WHAT TO DO → Every entry must be repeated exactly. Exclude all pictures.

[Records drawn from a dataset]
● ● ●

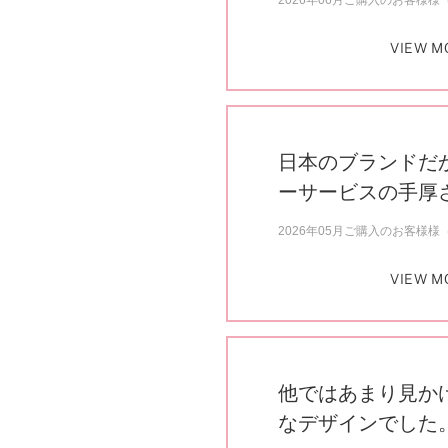
2026年06月ご購入のお客様様（
VIEW M
日本のブランドだ
ーサービスの手厚
2026年05月ご購入のお客様様（
VIEW M
他ではあまり見か
なデザインでした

● ● ●

COMPLETED EXERCISE →
2026年06月ご購入のお客様様（
VIEW M
日本のブランドだ
ーサービスの手厚
2026年05月ご購入のお客様様（
VIEW M
他ではあまり見か
なデザインでした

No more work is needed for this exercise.